While so many bands try to get away from their day-to-day lives to record, Susto did quite the opposite, recording & I’m Fine Today in their rented storage unit turned studio in downtown Charleston. Osborne explained that the band originally had just an 8 x 20 storage unit, but when the space next door came up for rent they snatched it up and knocked a wall down that separated the two units to form their space. He explained that the building insulation created some great sound-proofing for most of their recordings, but that some days all the sound treatments in the world wouldn’t have been enough. “Our space is right in the middle of downtown Charleston, which is booming right now. There are cranes all over the sky and right across the street from us they were starting an apartment complex when we were recording,” he said. “Some days we’d go in and you’d hear that ‘pink, pink, pink, pink’ of pilings being driven. We couldn’t get away from that sound. So we used it as the snare drum on ‘Gay In The South.’ We sampled it and used that as the snare, and it sounds industrial because it is. We literally stuck the microphone out the door and pressed record. Making it at home was a privilege because even if we spent the whole day in the studio we’d still get to sleep in our beds.”

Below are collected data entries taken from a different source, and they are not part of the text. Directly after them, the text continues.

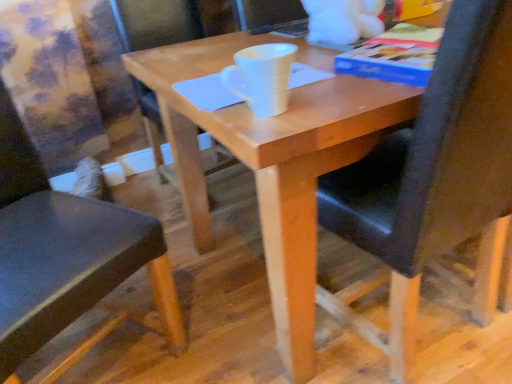 Question: Is black leather chair at center, acting as the 2th chair starting from the left, in front of blue paper at upper right?

Choices:
 (A) no
 (B) yes

Answer: (B)

Question: Is black leather chair at center, acting as the 2th chair starting from the left, not close to blue paper at upper right?

Choices:
 (A) yes
 (B) no

Answer: (B)

Question: From a real-world perspective, is black leather chair at center, acting as the first chair starting from the right, beneath blue paper at upper right?

Choices:
 (A) no
 (B) yes

Answer: (B)

Question: Is black leather chair at center, acting as the first chair starting from the right, touching blue paper at upper right?

Choices:
 (A) yes
 (B) no

Answer: (B)

Question: Is black leather chair at center, acting as the first chair starting from the right, shorter than blue paper at upper right?

Choices:
 (A) yes
 (B) no

Answer: (B)

Question: Considering their positions, is blue paper at upper right located in front of or behind black leather chair at center, acting as the 2th chair starting from the left?

Choices:
 (A) behind
 (B) front

Answer: (A)

Question: In terms of width, does blue paper at upper right look wider or thinner when compared to black leather chair at center, acting as the first chair starting from the right?

Choices:
 (A) wide
 (B) thin

Answer: (B)

Question: Is point pos(407,76) closer or farther from the camera than point pos(443,33)?

Choices:
 (A) farther
 (B) closer

Answer: (A)

Question: From a real-world perspective, is blue paper at upper right positioned above or below black leather chair at center, acting as the 2th chair starting from the left?

Choices:
 (A) above
 (B) below

Answer: (A)

Question: From a real-world perspective, relative to white matte mug at center, is black leather chair at center, acting as the first chair starting from the right, vertically above or below?

Choices:
 (A) above
 (B) below

Answer: (B)

Question: In terms of width, does black leather chair at center, acting as the first chair starting from the right, look wider or thinner when compared to white matte mug at center?

Choices:
 (A) thin
 (B) wide

Answer: (B)

Question: From the image's perspective, is black leather chair at center, acting as the 2th chair starting from the left, above or below white matte mug at center?

Choices:
 (A) above
 (B) below

Answer: (B)

Question: Would you say black leather chair at center, acting as the first chair starting from the right, is to the left or to the right of white matte mug at center in the picture?

Choices:
 (A) right
 (B) left

Answer: (A)

Question: In terms of size, does white matte mug at center appear bigger or smaller than black leather chair at center, acting as the first chair starting from the right?

Choices:
 (A) big
 (B) small

Answer: (B)

Question: From the image's perspective, relative to black leather chair at center, acting as the 2th chair starting from the left, is white matte mug at center above or below?

Choices:
 (A) above
 (B) below

Answer: (A) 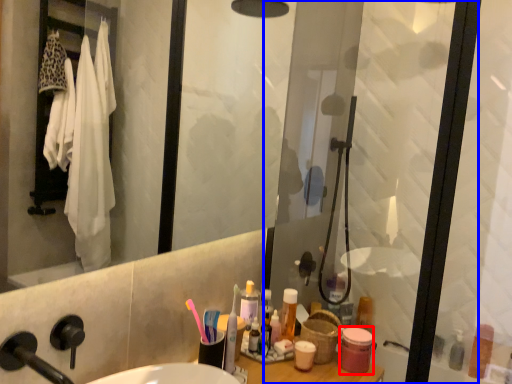 Question: Which of the following is the closest to the observer, toiletry (highlighted by a red box) or screen door (highlighted by a blue box)?

Choices:
 (A) toiletry
 (B) screen door

Answer: (B) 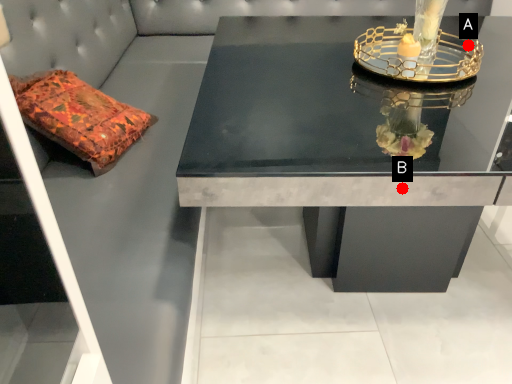 Question: Two points are circled on the image, labeled by A and B beside each circle. Which point is closer to the camera taking this photo?

Choices:
 (A) A is closer
 (B) B is closer

Answer: (B) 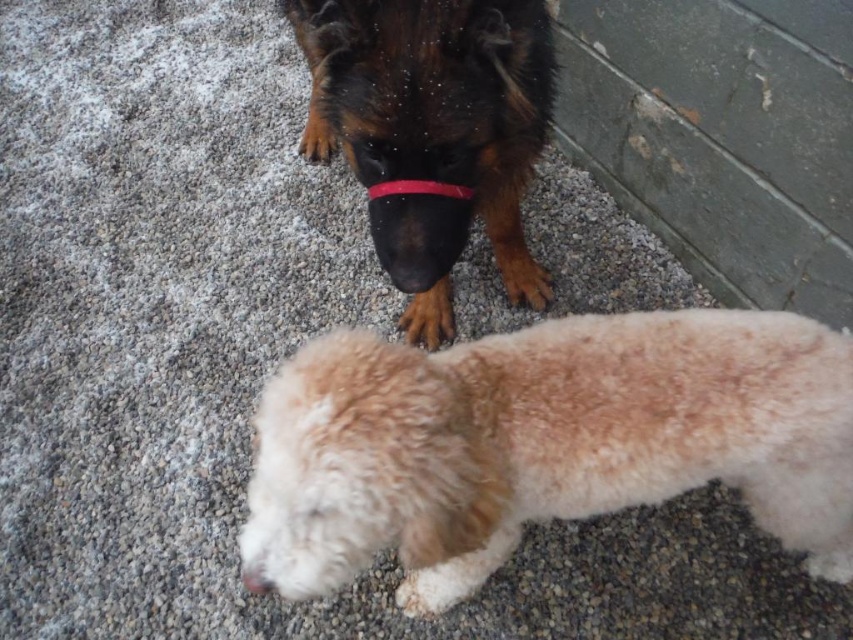 You are a photographer standing 3 feet away from the white fluffy dog at lower center. Can you safely take a photo without getting too close to the dog?

The white fluffy dog at lower center is 29.12 inches away from the viewer, which is approximately 2.43 feet. Since you are standing 3 feet away, you are slightly farther than the dog, so you can safely take a photo without getting too close to the dog.

You are a photographer trying to capture a photo of both the white fluffy dog at lower center and the brown furry dog at upper center. Which dog should you adjust your camera angle to focus on first if you want to ensure both are in frame?

You should focus on the brown furry dog at upper center first because the white fluffy dog at lower center is to the right of it, so adjusting from the left to right would keep both in frame. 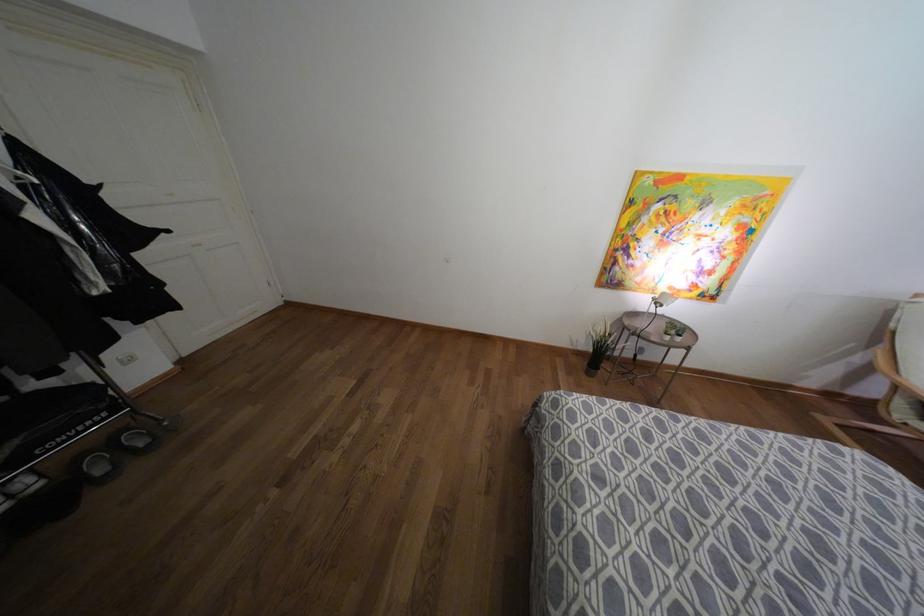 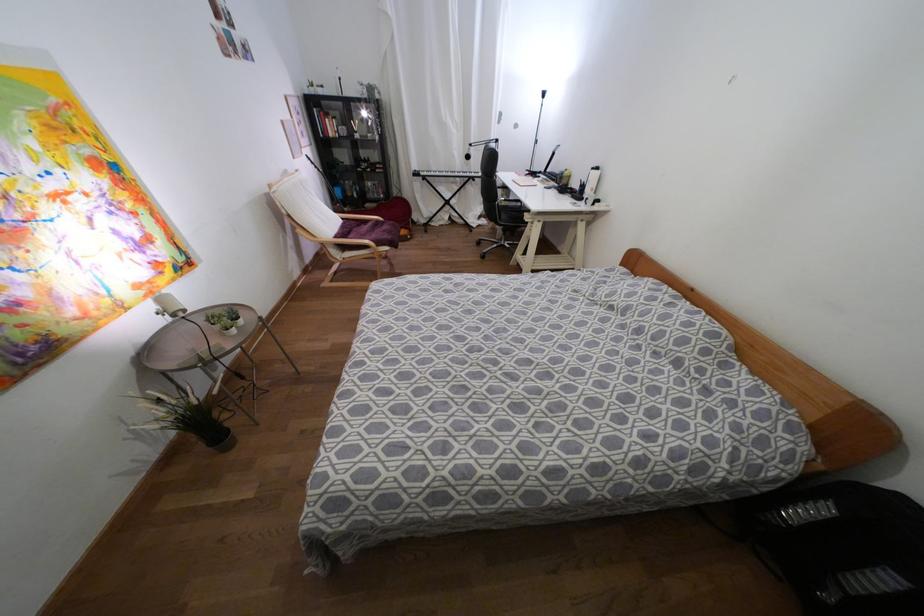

The album ranges from the indie pop of the opening track “Far Out Feeling,” which features a ’70’s-styled chorus and string section that was also recorded in the storage space, to the politically-charged message of “Gay In The South,” with it’s beautiful lyric “In future time, there’ll be nothing different between you and I, and I can’t wait for that time to come true,” and the growing-up tale of “Hard Drugs” that addresses both Osborne and some of his friends, who were in a circle of destructive behavior, but eventually settled into being supportive friends in adulthood.
But, in particular, the track “Waves” addresses Osborne’s optimism, and acknowledgment that the ebbs and flows of life will continue, and all anyone can do is ride the wave. “It comes in waves/It’ll knock you off and drown you if you can’t get past the break,” Osborne sings, “Just ride it out/The sun comes up and the sun goes down and that’s what it’s all about.”